For this blog post I will do a guided, step-by-step walkthrough of a solution to Alteryx weekly challenge #211, with a specific focus on the ‘REGEX’ tool.
For this data set, we have a single row and column containing a plethora of names with ascending numbers attached. The aim here is to generate email addresses from these names, and group them by alphabetical letter.
The first tool we will use here is TEXT TO COLUMNS and we will be splitting the singular column into several rows by parsing out each person’s name using the comma as the delimiter. We now have 1 column and 300 rows containing a different name and ascending number.
The next step is to simply remove the any value with ‘N/A’ using the FILTER tool, followed by the DATA CLEANSING tool to remove the ascending numbers.

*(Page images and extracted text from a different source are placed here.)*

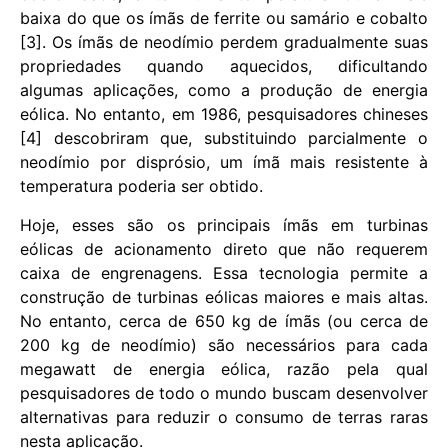
baixa do que os ímãs de ferrite ou samário e cobalto
[3]. Os ímãs de neodímio perdem gradualmente suas
propriedades quando aquecidos, dificultando
algumas aplicações, como a produção de energia
eólica. No entanto, em 1986, pesquisadores chineses
[4] descobriram que, substituindo parcialmente o
neodímio por disprósio, um ímã mais resistente à
temperatura poderia ser obtido.
Hoje, esses são os principais ímãs em turbinas
eólicas de acionamento direto que não requerem
caixa de engrenagens. Essa tecnologia permite a
construção de turbinas eólicas maiores e mais altas.
No entanto, cerca de 650 kg de ímãs (ou cerca de
200 kg de neodímio) são necessários para cada
megawatt de energia eólica, razão pela qual
pesquisadores de todo o mundo buscam desenvolver
alternativas para reduzir o consumo de terras raras
nesta aplicação.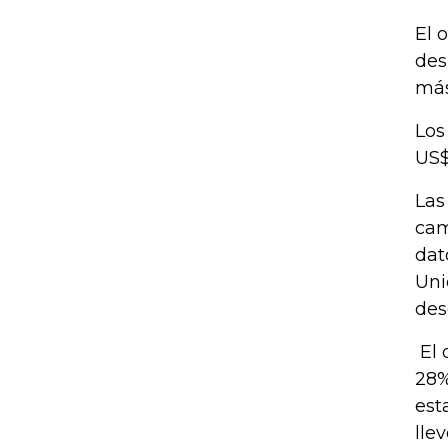
El 
des
más
Los
US$
Las
cam
dat
Uni
des
El 
28%
est
lle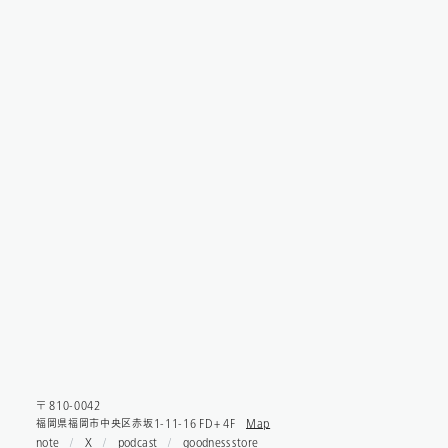
〒 810-0042
福岡県福岡市中央区赤坂1-11-16 FD+ 4F
Map
note
X
podcast
goodness store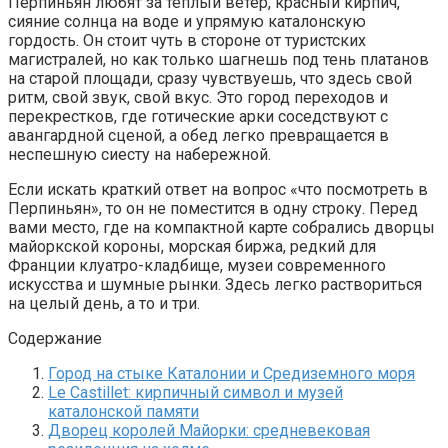
Перпиньян любят за теплый ветер, красный кирпич,
сияние солнца на воде и упрямую каталонскую
гордость. Он стоит чуть в стороне от туристских
магистралей, но как только шагнешь под тень платанов
на старой площади, сразу чувствуешь, что здесь свой
ритм, свой звук, свой вкус. Это город переходов и
перекрестков, где готические арки соседствуют с
авангардной сценой, а обед легко превращается в
неспешную сиесту на набережной.
Если искать краткий ответ на вопрос «что посмотреть в
Перпиньян», то он не поместится в одну строку. Перед
вами место, где на компактной карте собрались дворцы
майоркской короны, морская биржа, редкий для
Франции клуатро-кладбище, музеи современного
искусства и шумные рынки. Здесь легко раствориться
на целый день, а то и три.
Содержание
Город на стыке Каталонии и Средиземного моря
Le Castillet: кирпичный символ и музей
каталонской памяти
Дворец королей Майорки: средневековая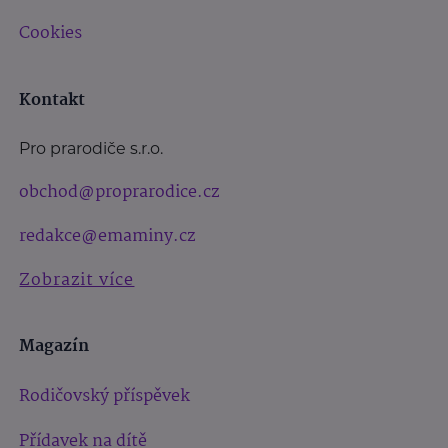
Cookies
Kontakt
Pro prarodiče s.r.o.
obchod@proprarodice.cz
redakce@emaminy.cz
Zobrazit více
Magazín
Rodičovský příspěvek
Přídavek na dítě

Now for the exciting part, the REGEX tool… In this case we will use the output method of ‘Parse’ to extract just the first letter of each person’s name, as well as their surname. To do this, we will use the regular expression “(\w).*\s(\w+)”. The important parts of this expression are what we are capturing in the brackets to be parsed. So now we have “(\w)” = first letter of the first name; and “(\w+)” = surname extracted as the two additional columns of RegExOut1 and RegExOut2.
These two columns can now be combined to create an email address using the FORMULA tool. The formula “[RegExOut1] + [RegExOut2] + ‘@testemail.com’” is then used to create an additional column with each persons new email address.
Finally, we will use the SUMMARIZE tool to group by the first letter of the first name, concatenate the email addresses using a ‘;’ separator, and count by first letter of first name to give us our much improved, desired output and completed weekly challenge.